(Stored data)
+--

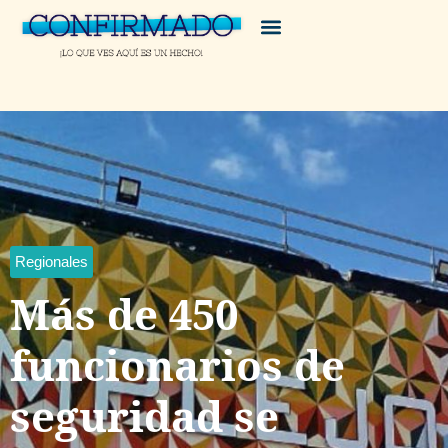
Regionales
Más de 450
funcionarios de
seguridad se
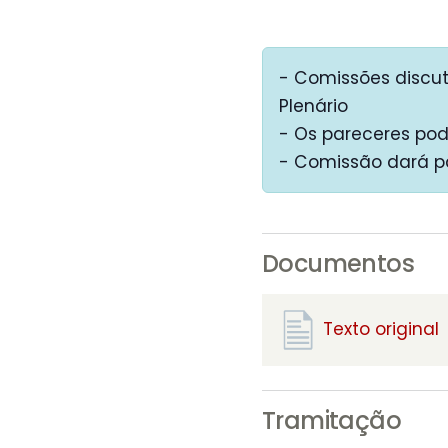
- Comissões discut
Plenário
- Os pareceres pod
- Comissão dará p
Documentos
Texto original
Tramitação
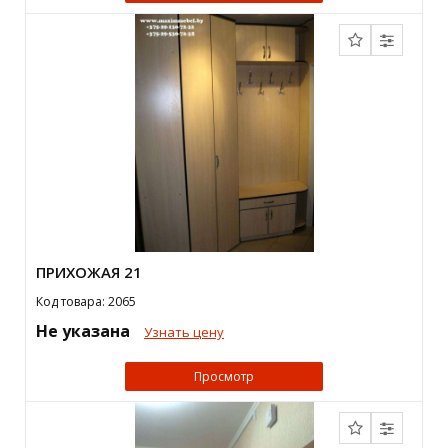
ПРИХОЖАЯ 21
Код товара: 2065
Не указана
Узнать цену
Просмотр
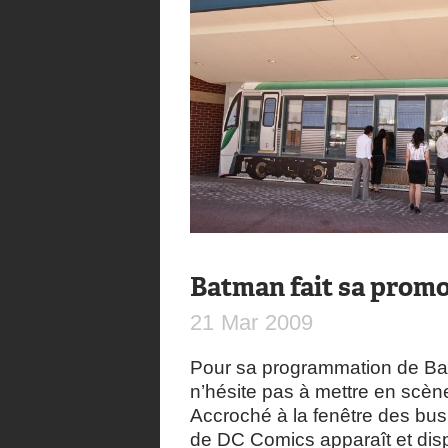
Batman fait sa prom
21
Mar
2009
Pour sa programmation de Ba
n’hésite pas à mettre en scène
Accroché à la fenêtre des bus
de DC Comics apparaît et disp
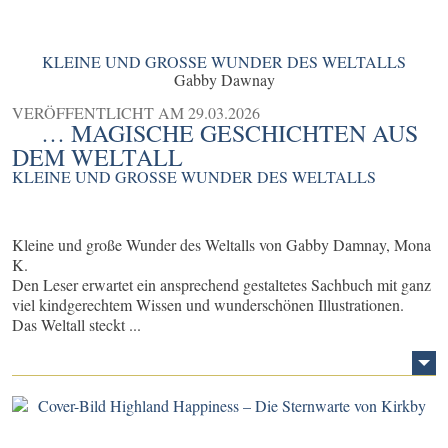
KLEINE UND GROSSE WUNDER DES WELTALLS
Gabby Dawnay
VERÖFFENTLICHT AM
29.03.2026
… MAGISCHE GESCHICHTEN AUS
DEM WELTALL
KLEINE UND GROSSE WUNDER DES WELTALLS
Kleine und große Wunder des Weltalls von Gabby Damnay, Mona
K.
Den Leser erwartet ein ansprechend gestaltetes Sachbuch mit ganz
viel kindgerechtem Wissen und wunderschönen Illustrationen.
Das Weltall steckt ...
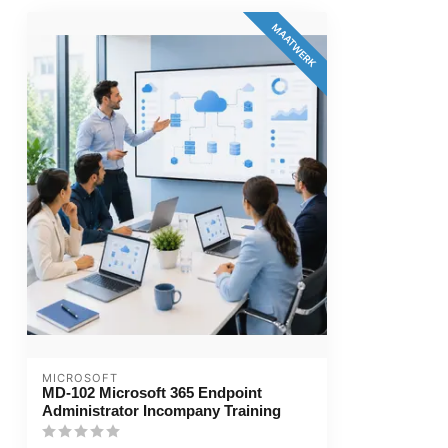
MAATWERK
MICROSOFT
MD-102 Microsoft 365 Endpoint
Administrator Incompany Training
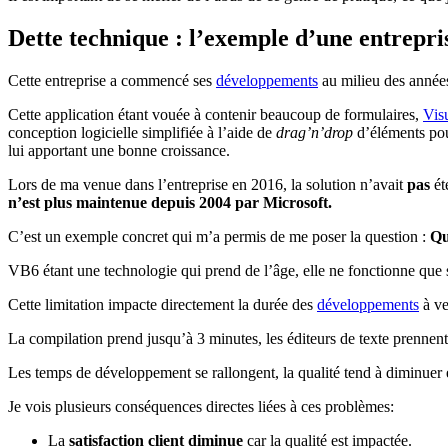
Dette technique : l’exemple d’une entrepr
Cette entreprise a commencé ses
développements
au milieu des années
Cette application étant vouée à contenir beaucoup de formulaires,
Vis
conception logicielle simplifiée à l’aide de
drag’n’drop
d’éléments pour
lui apportant une bonne croissance.
Lors de ma venue dans l’entreprise en 2016, la solution n’avait
pas
ét
n’est plus maintenue depuis 2004 par Microsoft.
C’est un exemple concret qui m’a permis de me poser la question :
Qu
VB6 étant une technologie qui prend de l’âge, elle ne fonctionne que
Cette limitation impacte directement la durée des
développements
à ve
La compilation prend jusqu’à 3 minutes, les éditeurs de texte prennent
Les temps de développement se rallongent, la qualité tend à diminuer
Je vois plusieurs conséquences directes liées à ces problèmes:
La
satisfaction client diminue
car la qualité est impactée.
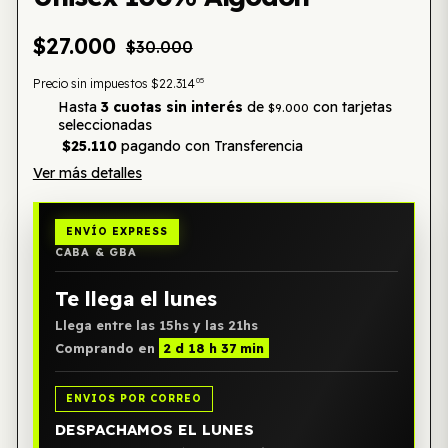
$27.000
$30.000
05
Precio sin impuestos
$22.314
Hasta
3 cuotas sin interés
de
con tarjetas
$9.000
seleccionadas
$25.110
pagando con Transferencia
Ver más detalles
ENVÍO EXPRESS
CABA & GBA
Te llega el lunes
Llega entre las 15hs y las 21hs
Comprando en
2 d 18 h 37 min
ENVIOS POR CORREO
DESPACHAMOS EL LUNES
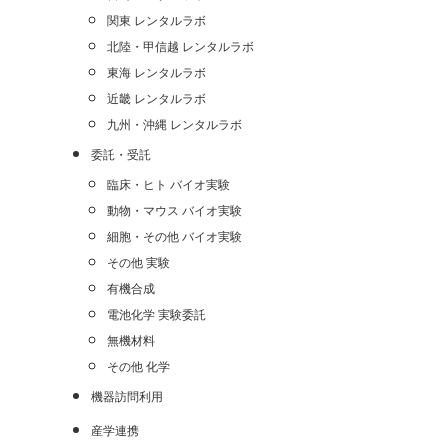
関東 レンタルラボ
北陸・甲信越 レンタルラボ
東海 レンタルラボ
近畿 レンタルラボ
九州・沖縄 レンタルラボ
委託・受託
臨床・ヒト バイオ実験
動物・マウス バイオ実験
細胞・その他 バイオ実験
その他 実験
有機合成
電池化学 実験委託
無機材料
その他 化学
機器訪問利用
産学連携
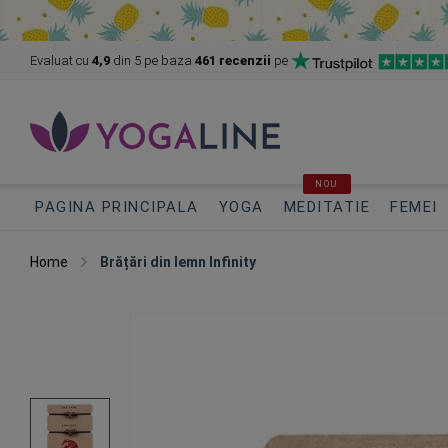
Evaluat cu
4,9
din 5
pe baza
461 recenzii
pe
NOU
PAGINA PRINCIPALA
YOGA
MEDITATIE
FEMEI
Home
Brățări din lemn Infinity
Skip
to
the
end
of
the
images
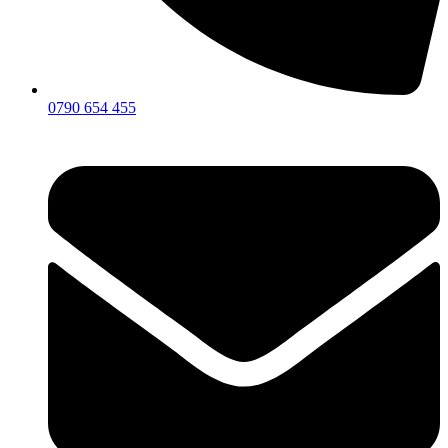
0790 654 455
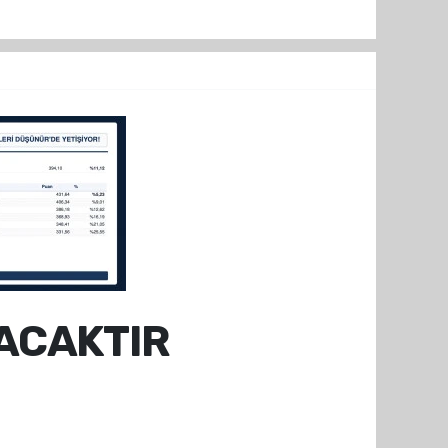
ACAKTIR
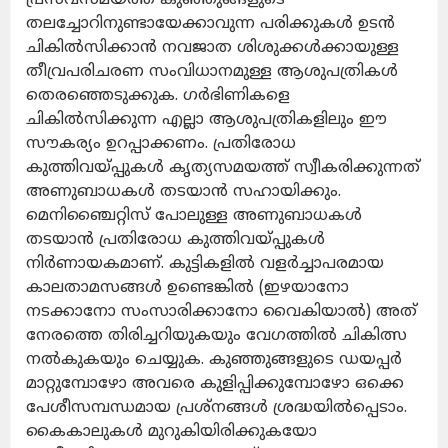
തലച്ചോറിനുണ്ടായേക്കാവുന്ന പരിക്കുകൾ ഉടൻ
ചികിൽസിക്കാൻ നവജാത ശിശുക്കൾക്കായുള്ള
തീവ്രപരിചരണ സംവിധാനമുള്ള ആശുപത്രികൾ
തെരഞ്ഞെടുക്കുക. ഗർഭിണികളെ
ചികിൽസിക്കുന്ന എല്ലാ ആശുപത്രികളിലും ഈ
സൗകര്യം ഉറപ്പാക്കണം. പ്രതിരോധ
കുത്തിവയ്പ്പുകൾ കൃത്യസമയത്ത് സ്വീകരിക്കുന്നത്
അണുബാധകൾ തടയാൻ സഹായിക്കും.
മെനിഞ്ചൈറ്റിസ് പോലുള്ള അണുബാധകൾ
തടയാൻ പ്രതിരോധ കുത്തിവയ്പ്പുകൾ
നിർണായകമാണ്. കുട്ടികളിൽ വളർച്ചാപരമായ
കാലതാമസങ്ങൾ ഉണ്ടെങ്കിൽ (ഇഴയാനോ
നടക്കാനോ സംസാരിക്കാനോ വൈകിയാൽ) അത്
നേരത്തെ തിരിച്ചറിയുകയും വേഗത്തിൽ ചികിത്സ
നൽകുകയും ചെയ്യുക. കുഞ്ഞുങ്ങളുടെ ഡയപ്പർ
മാറ്റുമ്പോഴോ അവരെ കുളിപ്പിക്കുമ്പോഴോ ഒക്കെ
പേശീസമ്പന്ധമായ പ്രശ്നങ്ങൾ ശ്രദ്ധയിൽപ്പെടാം.
കൈകാലുകൾ മുറുകിയിരിക്കുകയോ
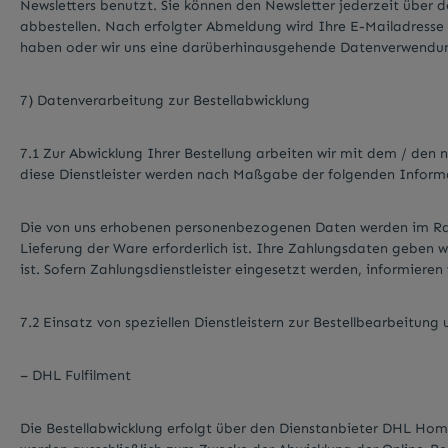
Newsletters benutzt. Sie können den Newsletter jederzeit über
abbestellen. Nach erfolgter Abmeldung wird Ihre E-Mailadresse un
haben oder wir uns eine darüberhinausgehende Datenverwendung vo
7) Datenverarbeitung zur Bestellabwicklung
7.1 Zur Abwicklung Ihrer Bestellung arbeiten wir mit dem / den
diese Dienstleister werden nach Maßgabe der folgenden Infor
Die von uns erhobenen personenbezogenen Daten werden im Rah
Lieferung der Ware erforderlich ist. Ihre Zahlungsdaten geben w
ist. Sofern Zahlungsdienstleister eingesetzt werden, informieren
7.2 Einsatz von speziellen Dienstleistern zur Bestellbearbeitung
– DHL Fulfilment
Die Bestellabwicklung erfolgt über den Dienstanbieter DHL Ho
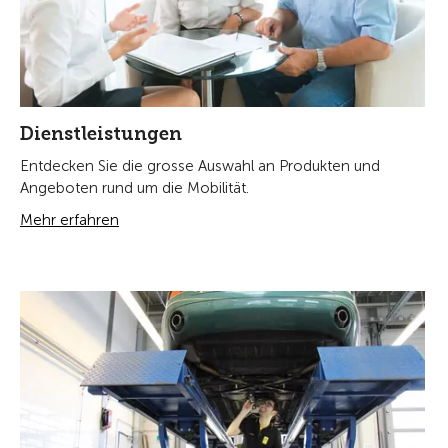
Dienstleistungen
Entdecken Sie die grosse Auswahl an Produkten und
Angeboten rund um die Mobilität.
Mehr erfahren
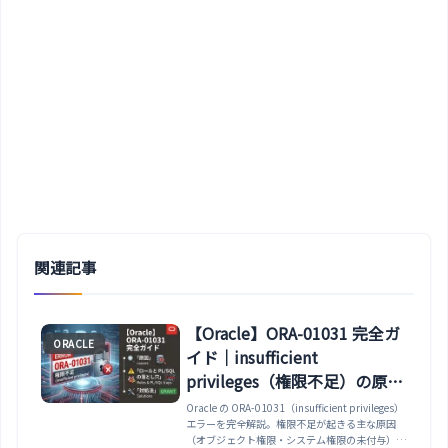
関連記事
【Oracle】ORA-01031 完全ガ
ORACLE
イド｜insufficient
privileges（権限不足）の原
因・ロールと PL/SQL の落と
Oracle の ORA-01031（insufficient privileges）
エラーを完全解説。権限不足が起きる主な原因
し穴・対処法まで解説
（オブジェクト権限・システム権限の未付与）・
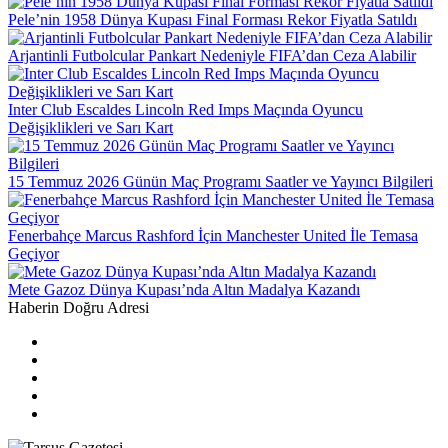
Pele’nin 1958 Dünya Kupası Final Forması Rekor Fiyatla Satıldı
Arjantinli Futbolcular Pankart Nedeniyle FIFA’dan Ceza Alabilir
Inter Club Escaldes Lincoln Red Imps Maçında Oyuncu
Değişiklikleri ve Sarı Kart
15 Temmuz 2026 Günün Maç Programı Saatler ve Yayıncı Bilgileri
Fenerbahçe Marcus Rashford İçin Manchester United İle Temasa
Geçiyor
Mete Gazoz Dünya Kupası’nda Altın Madalya Kazandı
Haberin Doğru Adresi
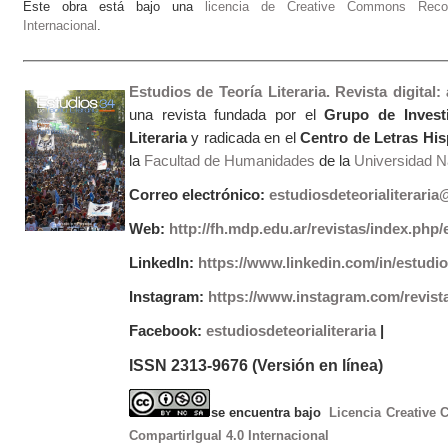
Este obra está bajo una
licencia de Creative Commons Recono
Internacional
.
Estudios de Teoría Literaria. Revista digital
una revista fundada por el
Grupo de Invest
Literaria
y radicada en el
Centro de Letras Hi
la
Facultad de Humanidades
de la
Universidad Na
Correo electrónico:
estudiosdeteorialiterari
Web:
http://fh.mdp.edu.ar/revistas/index.php/e
LinkedIn:
https://www.linkedin.com/in/estudios
Instagram:
https://www.instagram.com/revist
Facebook:
estudiosdeteorialiteraria
|
ISSN 2313-9676 (Versión en línea)
se encuentra bajo
Licencia Creative
CompartirIgual 4.0 Internacional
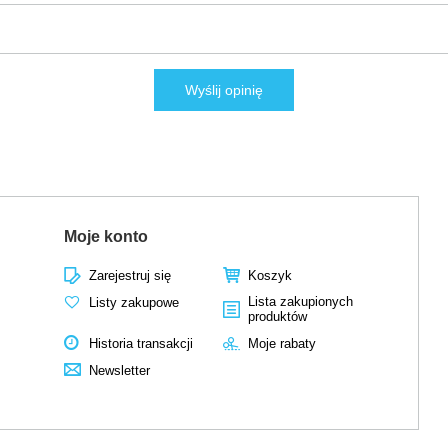
Wyślij opinię
Moje konto
Zarejestruj się
Koszyk
Lista zakupionych
Listy zakupowe
produktów
Historia transakcji
Moje rabaty
Newsletter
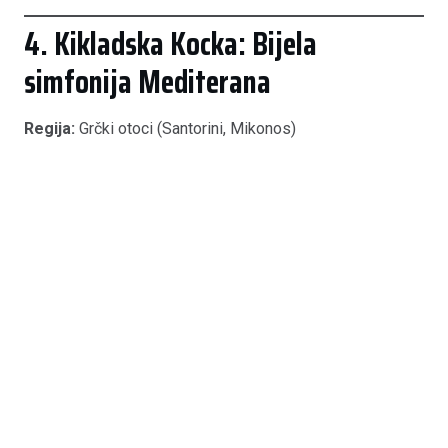
4. Kikladska Kocka: Bijela
simfonija Mediterana
Regija:
Grčki otoci (Santorini, Mikonos)
Ovo je “najmodularniji” od svih tradicionalnih stilova.
Kikladska arhitektura temelji se na kubusima s oblim
rubovima koji se slažu ovisno o konfiguraciji terena.
Kako repliciramo:
Spajanjem više modula različitih
visina kako bismo dobili razigranu, stepenastu
formu. Fasada je čisto bijela, s “soft” zaobljenim
kutovima koji imitiraju ručno nanesenu žbuku.
Ključni detalj:
Ravni krovovi koji služe kao terase i
intenzivno plava stolarija koja stvara ikonički
kontrast.
Prednost replike:
Ravni krovovi su često kritična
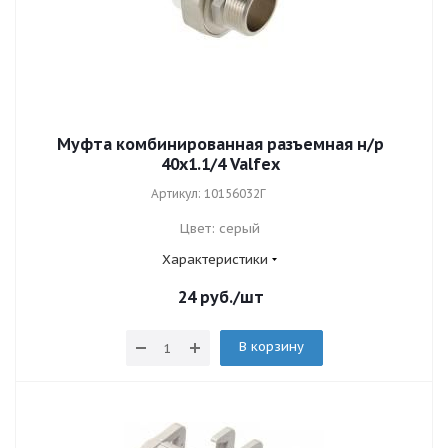
Муфта комбинированная разъемная н/р
40х1.1/4 Valfex
Артикул: 10156032Г
Цвет: серый
Характеристики
24
руб.
/шт
В корзину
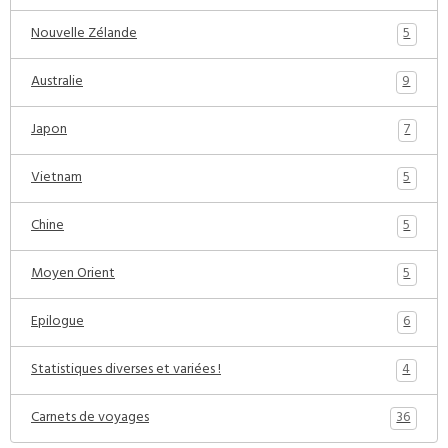
5
Nouvelle Zélande
9
Australie
7
Japon
5
Vietnam
5
Chine
5
Moyen Orient
6
Epilogue
4
Statistiques diverses et variées !
36
Carnets de voyages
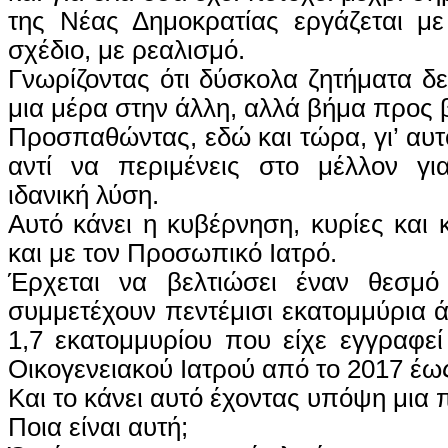
της Νέας Δημοκρατίας εργάζεται με
σχέδιο, με ρεαλισμό.
Γνωρίζοντας ότι δύσκολα ζητήματα δε
μια μέρα στην άλλη, αλλά βήμα προς 
Προσπαθώντας, εδώ και τώρα, γι’ αυτό
αντί να περιμένεις στο μέλλον για
ιδανική λύση.
Αυτό κάνει η κυβέρνηση, κυρίες και 
και με τον Προσωπικό Ιατρό.
Έρχεται να βελτιώσει έναν θεσμό
συμμετέχουν πεντέμισι εκατομμύρια ά
1,7 εκατομμυρίου που είχε εγγραφε
Οικογενειακού Ιατρού από το 2017 έως
Και το κάνει αυτό έχοντας υπόψη μια 
Ποια είναι αυτή;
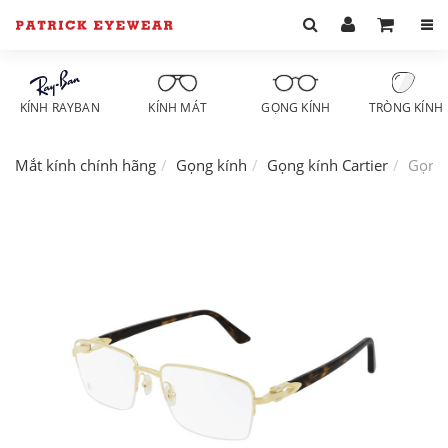
KÍNH RAYBAN
KÍNH MÁT
GỌNG KÍNH
TRÒNG KÍNH
Mắt kính chính hãng
Gọng kính
Gọng kính Cartier
Gọng 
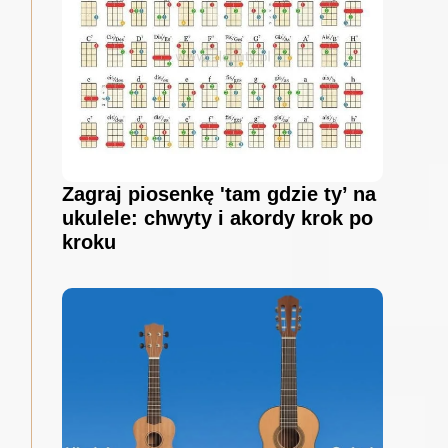
Zagraj piosenkę 'tam gdzie ty’ na
ukulele: chwyty i akordy krok po
kroku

+--

Work item: Determine how many lines in the entries above hold the string "Gabby", then report that number and nothing further.

Task answer: 2